– Борьба для него закончилась с убийством Яна Массарика 10 марта 1948 года и последовавшим за тем полным крушением социал-демократов.
– В каком смысле закончилась?
– Он исчез. То ли был отправлен в сибирские лагеря, то ли упокоился в одной из безымянных могил под Прагой. Его политические друзья не замедлили приступить к действиям. У чехов и русских есть поговорка: «Сегодня игривый щенок – завтра волк». Они спрятали юного Гавличека и связались с британской секретной службой МИ-6. У кого-то заговорила совесть, и парнишка был тайком вывезен в Англию.
– Таким образом воплотилась в жизнь поговорка о щенке и волке, – вмешался Огилви.
– Да.
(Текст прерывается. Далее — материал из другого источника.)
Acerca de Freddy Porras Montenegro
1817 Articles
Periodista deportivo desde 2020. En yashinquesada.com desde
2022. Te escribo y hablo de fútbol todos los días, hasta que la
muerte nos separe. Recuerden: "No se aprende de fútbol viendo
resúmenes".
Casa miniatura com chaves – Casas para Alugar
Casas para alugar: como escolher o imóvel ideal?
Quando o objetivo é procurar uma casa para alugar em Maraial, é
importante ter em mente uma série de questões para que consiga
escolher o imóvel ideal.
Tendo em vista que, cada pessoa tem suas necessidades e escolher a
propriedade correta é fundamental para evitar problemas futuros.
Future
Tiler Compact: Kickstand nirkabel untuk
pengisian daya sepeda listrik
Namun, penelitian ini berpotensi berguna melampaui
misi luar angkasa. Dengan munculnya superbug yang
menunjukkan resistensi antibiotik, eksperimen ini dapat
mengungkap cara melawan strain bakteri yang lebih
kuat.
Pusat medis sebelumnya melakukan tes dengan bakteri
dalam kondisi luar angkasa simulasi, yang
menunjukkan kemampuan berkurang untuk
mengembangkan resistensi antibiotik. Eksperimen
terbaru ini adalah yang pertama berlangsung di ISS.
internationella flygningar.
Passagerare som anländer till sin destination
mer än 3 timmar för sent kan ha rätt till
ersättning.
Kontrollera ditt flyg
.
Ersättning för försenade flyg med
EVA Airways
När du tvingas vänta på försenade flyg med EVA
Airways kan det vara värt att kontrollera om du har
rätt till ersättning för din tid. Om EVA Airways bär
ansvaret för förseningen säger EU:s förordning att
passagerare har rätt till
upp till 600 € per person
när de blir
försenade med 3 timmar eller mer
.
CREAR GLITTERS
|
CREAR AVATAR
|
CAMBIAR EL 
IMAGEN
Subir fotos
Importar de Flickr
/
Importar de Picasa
И в совершенно непредвиденной для русских форме.
– Как возникли Уэбстеры? – спросил Миллер. – Ясно, что они заботились о нем здесь, в США, но ведь мальчик сперва находился в Англии.
– Все произошло в результате случайного стечения обстоятельств. Уэбстер был полковником резерва, приписанным к Верховному командованию. В сорок восьмом он оказался по служебным делам в Лондоне. Его сопровождала жена. В один прекрасный вечер за ужином с друзьями военных лет они услышали о юном чехе, вывезенном из Праги и помещенном в сиротский дом в Кенте. Одно повлекло за собой другое: у Уэбстеров не было детей, история мальчика, почти неправдоподобная, заинтриговала их, и они отправились в Кент провести с юным Гавличеком беседу. Здесь так и сказано «беседу» – какое холодное слово, не так ли?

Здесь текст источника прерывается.